|
Field
Trial Title
|
Before
Can Customer Reviews Reduce Statistical Discrimination? Implications for Online Marketplaces
|
After
The impact of qualitative reviews in online markets: Empirical and experimental evidence on statistical discrimination
|
|
Field
Abstract
|
Before
We investigate the role of reviews in statistical discrimination in the sharing economy (specifically in online rental markets). Using a controlled experiment in an Airbnb-like setting, we measure how quantitative and qualitative customer review information affects accommodation demand across minority and non-minority hosts. We create fictitious listings using scraped data from Airbnb and systematically vary host characteristics (through photos and names), the number of available customer reviews, and the informativeness and quality of the available reviews. Our experimental design consists of three between participants treatments: one treatment varying host race (minority/non-minority) and the number of reviews (few/many, keeping quality of reviews fixed), one varying host race and informativeness of reviews when all reviews are positive, and another treatment varying host race and review informativeness when the reviews include one negative. This approach allows us to isolate the specific mechanisms through which customer reviews influence statistical discrimination. Our findings will provide insights for platform design to reduce racial discrimination in the sharing economy, complementing existing observational studies on discriminatory behaviour in online markets.
|
After
We investigate the role of customer reviews and host demographics in statistical discrimination within the sharing economy (specifically in online rental markets). Using a controlled experiment in an Airbnb-like setting, we measure how a host's race, a host's gender, and customer reviews interact to affect accommodation demand. We create fictitious listings using scraped data from Airbnb and systematically vary host characteristics across three primary dimensions in a fully crossed 2x2x2 factorial design: Host Race (Black/White), Host Gender (Man/Woman), and a Review factor (High/Low). To isolate specific mechanisms of review-based discrimination, the exact nature of the Review factor varies across three between-participant treatments, manipulating either review quantity, positive informativeness, or negative informativeness. Our experimental design uses a forced-choice pairwise mechanism across three budget blocks (Low, Mid, High). To ensure perfect orthogonality and counterbalancing, the pairings are drawn from a comprehensive property map, with participants assigned to one of 56 block-randomised survey versions. This approach allows us to estimate the causal main effects of each attribute, as well as their interactions, to understand whether specific types of high-quality reviews can mitigate intersectional demographic penalties. Our findings will provide insights for platform design to reduce discrimination in the sharing economy.
|
|
Field
Trial Start Date
|
Before
June 01, 2025
|
After
March 30, 2026
|
|
Field
Trial End Date
|
Before
December 31, 2025
|
After
July 31, 2026
|
|
Field
Last Published
|
Before
May 27, 2025 07:04 AM
|
After
March 24, 2026 12:57 PM
|
|
Field
Intervention Start Date
|
Before
June 01, 2025
|
After
March 30, 2026
|
|
Field
Intervention End Date
|
Before
December 31, 2025
|
After
July 31, 2026
|
|
Field
Primary Outcomes (End Points)
|
Before
Ranking of target properties
|
After
Whether target property was chosen
|
|
Field
Primary Outcomes (Explanation)
|
Before
Each participant will be presented with 4 sets of 6 fictitious properties. In each set, there will be one target property that we will vary between participants according to the treatment they are in as detailed in our description of the treatments in the Experimental design section.

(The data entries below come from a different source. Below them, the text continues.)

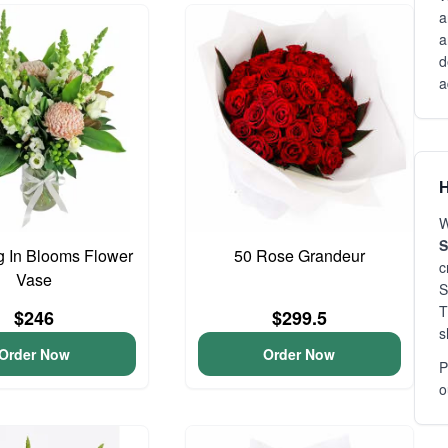
a
a
d
a
H
W
S
 In Blooms Flower
50 Rose Grandeur
c
Vase
S
T
$246
$299.5
s
Order Now
Order Now
P
o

The participant’s ranking of the target property in each set (a number between 1 and 6) is our primary outcome.
|
After
Each participant will be presented with 33 pairs of fictitious properties across three budget blocks (Low, Mid, High) and asked to select their most preferred property in each pair. Out of these 33 rounds, 28 are the primary experimental rounds containing the fully counterbalanced 2x2x2 attribute variations. The remaining 5 rounds are fixed filler/attention-check rounds. For the analysis, the data from the 28 experimental rounds will be reshaped into a "long format," resulting in 56 observations per participant (two competing properties per round). Our primary outcome is a binary indicator (0 or 1) for whether a specific property variant was selected by the participant.
|
|
Field
Experimental Design (Public)
|
Before
General structure of the experiment
The experiment will run online on Prolific. After obtaining informed consent, participants will first report details about their most recent rental experience, which will be used to customize the price range of properties shown to them. The main task consists of four rounds, where in each round participants rank six fictitious properties in order of preference. To encourage participants to reveal how they believe others perceive the properties, participants are incentivised with bonus payments based on how closely their rankings align with the modal ranking (the most common ordering chosen by other participants). The experiment concludes with a post-experimental survey comprising an Implicit Association Test to measure implicit biases and basic demographic questions.
Treatments
Our experimental design consists of three treatments, each showing participants 4 sets of 6 fictitious properties. In each set, there will be one target property that we will vary between participants according to the treatment they are in. In the first treatment, we will vary the host race (minority/non-minority) and review quantity (low/high, keeping quality of reviews fixed) of such property. In the second treatment, we will vary the host race and informativeness of reviews (low/high, keeping number of reviews fixed) when all reviews are positive. In the third treatment, we will vary the host race and informativeness of reviews (low/high, keeping number of reviews fixed) when one of the reviews is negative. Participants are randomly assigned to one treatment and see each target property configuration exactly once, ensuring they cannot compare different versions of the same property. Within their assigned treatment, participants evaluate four different sets of properties, with the target property's characteristics systematically varied across sets.
Hypotheses
For all treatments, a benchmark hypotheses is that properties with minority hosts will receive lower rankings compared to identical properties with majority hosts. After establishing the existence of a ranking difference due to race, we are interested in each treatment to study the effect of reviews on this difference.
We hypothesize that:
i. Controlling for host characteristics and review quality, the quantity of reviews will affect participants' ranking.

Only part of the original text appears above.